## What the exercise asks
Take the lines below beginning at the line that has "praga.spb.ru" and stopping after the line that has "ispecspb.ru", and print them exactly as they are, with no other lines.

[Transcribed page contents]

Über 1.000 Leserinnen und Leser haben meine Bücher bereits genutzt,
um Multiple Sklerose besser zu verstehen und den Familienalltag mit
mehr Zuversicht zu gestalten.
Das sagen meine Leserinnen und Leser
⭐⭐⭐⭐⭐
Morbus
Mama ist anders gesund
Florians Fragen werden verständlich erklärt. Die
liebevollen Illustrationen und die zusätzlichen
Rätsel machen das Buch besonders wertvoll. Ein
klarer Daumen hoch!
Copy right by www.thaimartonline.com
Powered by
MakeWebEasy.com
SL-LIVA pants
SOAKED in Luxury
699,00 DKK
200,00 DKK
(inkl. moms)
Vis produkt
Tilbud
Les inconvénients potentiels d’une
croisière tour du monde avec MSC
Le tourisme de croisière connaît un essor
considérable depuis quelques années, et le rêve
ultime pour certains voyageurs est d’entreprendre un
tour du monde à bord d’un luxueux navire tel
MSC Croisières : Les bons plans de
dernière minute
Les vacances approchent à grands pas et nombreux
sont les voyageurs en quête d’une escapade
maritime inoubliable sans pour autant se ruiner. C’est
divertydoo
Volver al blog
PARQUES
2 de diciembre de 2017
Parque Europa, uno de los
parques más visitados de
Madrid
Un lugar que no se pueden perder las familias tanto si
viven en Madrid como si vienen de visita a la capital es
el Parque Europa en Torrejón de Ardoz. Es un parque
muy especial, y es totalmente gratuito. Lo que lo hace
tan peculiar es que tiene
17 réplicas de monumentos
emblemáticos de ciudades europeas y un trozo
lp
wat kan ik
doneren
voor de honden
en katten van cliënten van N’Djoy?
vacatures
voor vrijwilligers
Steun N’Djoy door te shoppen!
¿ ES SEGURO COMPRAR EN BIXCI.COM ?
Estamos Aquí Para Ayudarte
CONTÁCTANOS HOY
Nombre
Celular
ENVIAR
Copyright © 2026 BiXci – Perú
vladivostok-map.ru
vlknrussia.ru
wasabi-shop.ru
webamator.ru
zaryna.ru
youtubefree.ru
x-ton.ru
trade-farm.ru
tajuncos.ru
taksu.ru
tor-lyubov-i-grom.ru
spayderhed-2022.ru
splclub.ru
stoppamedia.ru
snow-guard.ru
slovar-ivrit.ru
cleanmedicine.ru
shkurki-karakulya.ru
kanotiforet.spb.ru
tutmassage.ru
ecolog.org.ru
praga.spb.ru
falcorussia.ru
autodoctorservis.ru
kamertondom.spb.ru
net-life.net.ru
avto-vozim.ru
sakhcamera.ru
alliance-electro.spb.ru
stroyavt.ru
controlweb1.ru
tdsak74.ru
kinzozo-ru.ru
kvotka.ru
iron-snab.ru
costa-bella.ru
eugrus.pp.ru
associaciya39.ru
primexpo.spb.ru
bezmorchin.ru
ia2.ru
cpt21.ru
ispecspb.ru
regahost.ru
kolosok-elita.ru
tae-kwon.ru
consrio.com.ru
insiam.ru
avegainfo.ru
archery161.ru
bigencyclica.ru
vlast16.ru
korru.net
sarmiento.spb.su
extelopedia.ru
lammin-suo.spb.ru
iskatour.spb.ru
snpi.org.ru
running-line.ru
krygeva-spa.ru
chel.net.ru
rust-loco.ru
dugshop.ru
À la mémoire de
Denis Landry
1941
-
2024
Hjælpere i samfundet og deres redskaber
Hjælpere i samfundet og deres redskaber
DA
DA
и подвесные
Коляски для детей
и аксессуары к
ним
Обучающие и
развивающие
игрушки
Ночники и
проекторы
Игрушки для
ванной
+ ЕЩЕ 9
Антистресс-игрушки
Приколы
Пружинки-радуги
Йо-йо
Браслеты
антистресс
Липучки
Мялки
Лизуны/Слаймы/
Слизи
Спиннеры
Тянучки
--
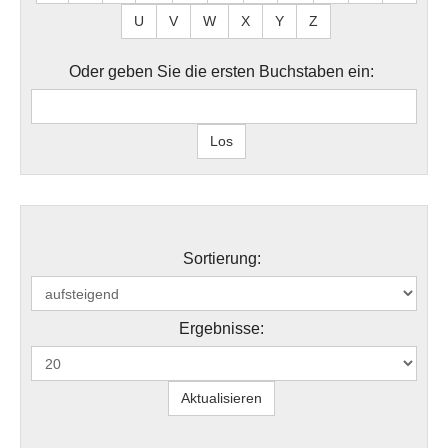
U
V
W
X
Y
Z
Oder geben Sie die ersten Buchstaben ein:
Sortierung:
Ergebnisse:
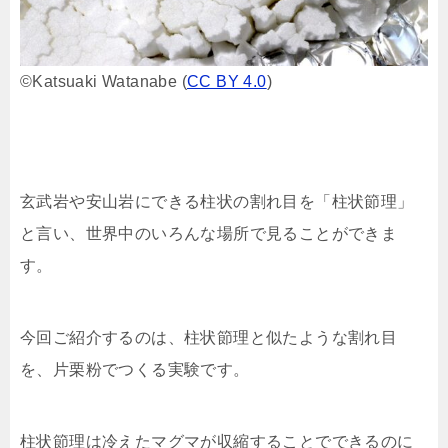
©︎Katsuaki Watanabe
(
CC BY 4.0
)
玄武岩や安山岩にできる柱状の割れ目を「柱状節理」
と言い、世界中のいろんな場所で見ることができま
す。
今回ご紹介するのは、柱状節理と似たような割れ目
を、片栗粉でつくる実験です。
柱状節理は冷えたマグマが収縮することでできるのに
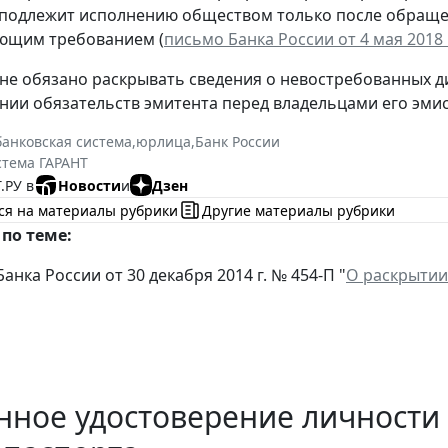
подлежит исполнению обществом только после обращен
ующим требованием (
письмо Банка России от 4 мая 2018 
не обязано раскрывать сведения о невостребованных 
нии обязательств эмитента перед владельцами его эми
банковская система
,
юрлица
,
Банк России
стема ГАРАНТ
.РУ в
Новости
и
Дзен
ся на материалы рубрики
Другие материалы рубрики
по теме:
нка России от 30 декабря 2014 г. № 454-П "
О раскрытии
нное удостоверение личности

## Result of the task
praga.spb.ru
falcorussia.ru
autodoctorservis.ru
kamertondom.spb.ru
net-life.net.ru
avto-vozim.ru
sakhcamera.ru
alliance-electro.spb.ru
stroyavt.ru
controlweb1.ru
tdsak74.ru
kinzozo-ru.ru
kvotka.ru
iron-snab.ru
costa-bella.ru
eugrus.pp.ru
associaciya39.ru
primexpo.spb.ru
bezmorchin.ru
ia2.ru
cpt21.ru
ispecspb.ru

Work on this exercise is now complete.